Terrence Ross took home the trophy as the 2013 Sprite Slam Dunk champion, and was definitely deserving of the honor. But Evans wins at least in terms of creativity, based on the thought, planning, and personal effort he had to put into at least one of his dunks to ensure it came off successfully.
In his first dunk attempt of the final round, Evans brought out an easel that had resting on it a large picture covered in black cloth. It was placed inside the restricted area, and Evans got a running start before leaping over it and throwing down a left-handed windmill jam on his very first try.
Evans then removed the cloth to reveal a painting which, in hindsight, had predicted the future.
The painting was an image of the exact dunk that Evans had just pulled off, showing him in midair readying to dunk over the covered canvas.
Evans said he got the idea for this one from one of his coaches.
“Actually, a player development coach helped me out with that,” he said. “He knew I was a painter, so why not do that?”
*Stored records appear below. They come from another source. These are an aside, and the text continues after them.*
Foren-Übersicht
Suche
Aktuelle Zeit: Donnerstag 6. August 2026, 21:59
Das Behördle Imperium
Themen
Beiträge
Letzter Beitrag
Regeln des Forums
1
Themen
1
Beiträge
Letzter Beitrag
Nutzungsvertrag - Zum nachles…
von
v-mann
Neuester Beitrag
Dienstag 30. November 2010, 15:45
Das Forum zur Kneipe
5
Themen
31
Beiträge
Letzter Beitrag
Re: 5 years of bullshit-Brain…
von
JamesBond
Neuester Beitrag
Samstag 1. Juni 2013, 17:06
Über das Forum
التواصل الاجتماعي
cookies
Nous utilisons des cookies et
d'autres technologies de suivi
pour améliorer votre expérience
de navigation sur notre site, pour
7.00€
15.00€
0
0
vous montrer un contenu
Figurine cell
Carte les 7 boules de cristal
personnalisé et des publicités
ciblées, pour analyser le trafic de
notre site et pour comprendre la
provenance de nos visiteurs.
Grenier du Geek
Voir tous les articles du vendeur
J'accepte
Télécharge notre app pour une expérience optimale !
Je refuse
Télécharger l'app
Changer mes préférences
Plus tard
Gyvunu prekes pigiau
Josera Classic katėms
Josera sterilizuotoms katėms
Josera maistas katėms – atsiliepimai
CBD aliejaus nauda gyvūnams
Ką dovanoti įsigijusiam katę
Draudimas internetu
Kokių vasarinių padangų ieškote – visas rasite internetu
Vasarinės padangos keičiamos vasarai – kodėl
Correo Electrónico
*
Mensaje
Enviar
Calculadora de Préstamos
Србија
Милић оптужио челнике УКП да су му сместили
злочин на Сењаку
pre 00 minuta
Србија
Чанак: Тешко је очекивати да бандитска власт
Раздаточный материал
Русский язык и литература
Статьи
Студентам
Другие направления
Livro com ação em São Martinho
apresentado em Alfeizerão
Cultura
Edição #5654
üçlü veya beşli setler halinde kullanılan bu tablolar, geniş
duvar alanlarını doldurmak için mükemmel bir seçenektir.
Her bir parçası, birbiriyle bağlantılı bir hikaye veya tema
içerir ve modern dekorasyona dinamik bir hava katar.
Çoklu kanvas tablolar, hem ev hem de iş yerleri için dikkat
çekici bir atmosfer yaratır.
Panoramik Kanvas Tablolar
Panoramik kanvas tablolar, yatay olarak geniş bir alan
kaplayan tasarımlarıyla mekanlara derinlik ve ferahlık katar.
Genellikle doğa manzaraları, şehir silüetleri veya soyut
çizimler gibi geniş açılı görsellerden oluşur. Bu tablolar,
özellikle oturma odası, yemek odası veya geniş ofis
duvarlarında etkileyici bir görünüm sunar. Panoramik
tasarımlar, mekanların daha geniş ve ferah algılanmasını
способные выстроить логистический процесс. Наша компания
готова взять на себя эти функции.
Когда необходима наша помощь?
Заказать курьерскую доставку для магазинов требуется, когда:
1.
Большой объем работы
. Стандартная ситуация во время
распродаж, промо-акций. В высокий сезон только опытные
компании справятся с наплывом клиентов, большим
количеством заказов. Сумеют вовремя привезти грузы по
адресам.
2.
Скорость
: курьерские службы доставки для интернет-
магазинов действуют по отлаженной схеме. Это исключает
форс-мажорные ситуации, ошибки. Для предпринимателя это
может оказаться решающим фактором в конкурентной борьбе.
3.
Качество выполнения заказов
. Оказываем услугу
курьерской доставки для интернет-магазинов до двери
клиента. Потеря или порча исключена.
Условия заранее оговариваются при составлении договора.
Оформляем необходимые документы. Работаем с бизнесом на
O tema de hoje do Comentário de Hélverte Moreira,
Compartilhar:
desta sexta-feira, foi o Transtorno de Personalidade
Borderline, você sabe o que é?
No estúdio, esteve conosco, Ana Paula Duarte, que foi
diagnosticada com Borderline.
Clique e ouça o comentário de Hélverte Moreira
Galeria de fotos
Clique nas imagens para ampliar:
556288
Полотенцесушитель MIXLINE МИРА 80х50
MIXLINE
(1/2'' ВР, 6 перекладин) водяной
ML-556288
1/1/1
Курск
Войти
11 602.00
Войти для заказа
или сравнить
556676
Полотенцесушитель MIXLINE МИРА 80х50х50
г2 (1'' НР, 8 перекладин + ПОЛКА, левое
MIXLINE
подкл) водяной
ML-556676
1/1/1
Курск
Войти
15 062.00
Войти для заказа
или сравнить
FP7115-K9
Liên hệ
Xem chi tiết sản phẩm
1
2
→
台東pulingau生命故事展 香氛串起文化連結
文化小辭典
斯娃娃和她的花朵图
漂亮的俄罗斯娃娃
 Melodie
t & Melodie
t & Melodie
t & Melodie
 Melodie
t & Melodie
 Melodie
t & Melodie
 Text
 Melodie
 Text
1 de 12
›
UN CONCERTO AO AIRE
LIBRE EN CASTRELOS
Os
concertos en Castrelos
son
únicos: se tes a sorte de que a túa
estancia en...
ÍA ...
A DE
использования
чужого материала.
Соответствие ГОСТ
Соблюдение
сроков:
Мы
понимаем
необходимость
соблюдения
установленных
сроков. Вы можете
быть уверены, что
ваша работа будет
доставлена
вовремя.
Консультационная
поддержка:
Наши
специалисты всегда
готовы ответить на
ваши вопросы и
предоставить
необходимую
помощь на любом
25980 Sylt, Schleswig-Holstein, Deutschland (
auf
I then asked Evans if he painted it himself.
“Yeah, I painted it,” he said. “It took about a week and a half. I tried to rush it.”
The painting wasn’t even finished until the night before the contest. Evans wanted to make sure he knew what the actual ball he was going to use would like like before painting it, so he added it in at the last minute.
This may not have been the best dunk of the night, and as evidenced by the fact that Ross ultimately won as a result of getting 58 percent of the vote from the fans, that must have been the consensus.
But after hearing how long it took Evans to personally paint the picture, not to mention the time he put in practicing the actual dunk itself, it’s hard to argue with the combination of creativity and execution that Evans was able to display.